(ENG) Attention Is All You Need Paper Review

1. Background

RNN models

Previously, RNN, gated RNNs, and LSTMs were considered SOTA models in NLP tasks. However, because RNNs encode all input words it had a Long-Term Dependency Problem, where if input words were longer, it fails to train efficiently. The sequential nature of RNNs make parallelization difficult. [link to blog]

Seq2Seq models

Before the Attention mechanism was put in ligmlight, Seq2Seq model based on LSTM was the SOTA model for machine translation. However, the Seq2Seq model requires a fixed size of convex vector. Therefore, all given sentences had to be compressed to a fixed size vector, which introduced a major limitation. Seq2Seq models had a critical bottleneck problem, where all encoded information from the source sentence had to be crammed into a single context vector $v$. When dealing with long sentences, this single vector $v$ became overloaded, leading to loss of information and poor translation quality. This limitation hindered the model’s ability to handle long-range dependencies in text.

Seq2Seq models with Attention Mechanism

To address this bottleneck issue, researchers implemented attention mechanism to Seq2Seq models. This allowed the model to focus on different parts of the input sentence dynamically at each decoding step. Instead of relying on a single fixed-size context vector $v$, the decoder selectively attends to relevant portions of the source sentence. So how does the decoder selectively retrieve relevant information?

Step 1

The decoder computes an energy score to measure the relevance between the current decoder hidden state and each encoder hidden state. This is typically computed using methods such as dot product, additive, or scaled dot-product attention. The energy score $e_i$ quantifies how relevant the encoder hidden state $h_i$ is to the current decoder hidden state $s_t$.

\[e_i = \text{score}(s_t, h_i)\]

dot product : computes similarity using a dot product
additive : learns a nonlinear alignment
scaled dot product : scales dot product to stabilize training

Step 2

Then, the energy scores are converted into probabilities using a softmax function to obtain attention weights, which determine how much focus is given to each encoder state.

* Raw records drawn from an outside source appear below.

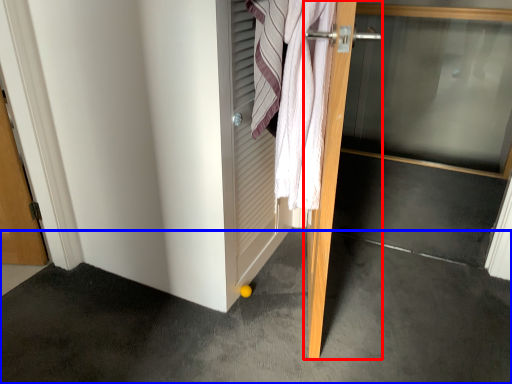 Question: Which object is further to the camera taking this photo, door (highlighted by a red box) or concrete (highlighted by a blue box)?

Choices:
 (A) door
 (B) concrete

Answer: (A) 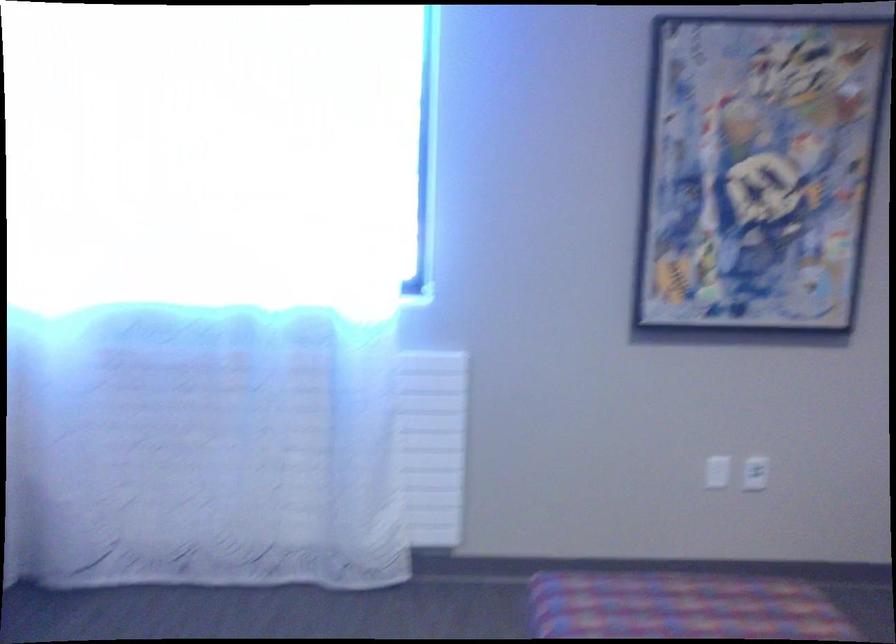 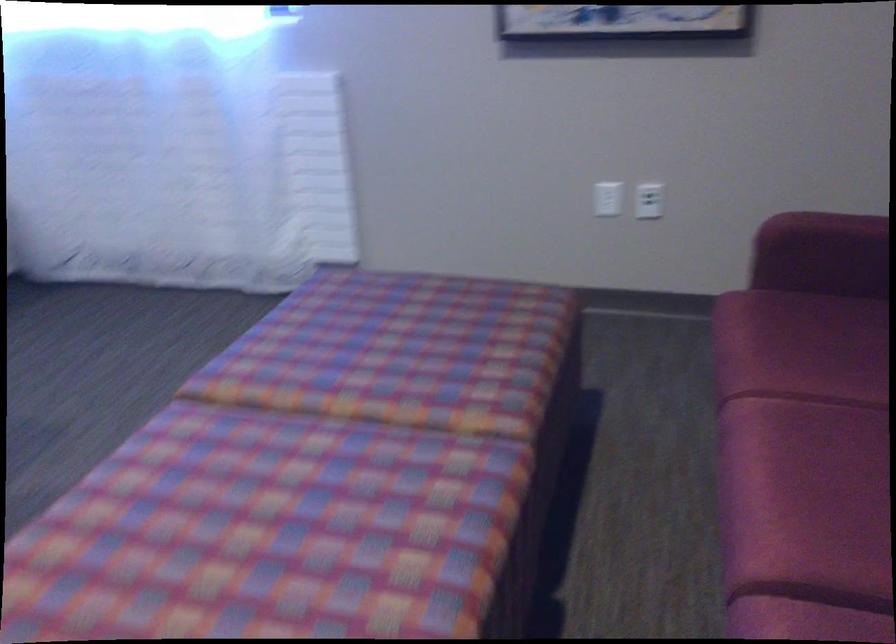 Question: The images are taken continuously from a first-person perspective. In which direction are you moving?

\[\alpha_i = \frac{\exp(e_i)}{\sum_j \exp(e_j)}\]

Step 3

The final context vector is obtained as a weighted sum of all encoder hidden states, where higher-weighted states contribute more to the final representation. This ensures that the model focuses more on important words (higher $\alpha_i $) while still considering others with lower importance.

\[c_t = \sum_{i} \alpha_i h_i\]

Transformer Models

In this paper, Google researchers propose Transformers, a model architecture that utilizes only attention mechanisms without use of RNN architecture. In fact, transformers could be trained with smaller computatational resources due to its parallelization-friendly structure.

2. Model Architecture

As stated above, transformers do not use RNN architecture. It instead uses attention mechanism and positional encoding.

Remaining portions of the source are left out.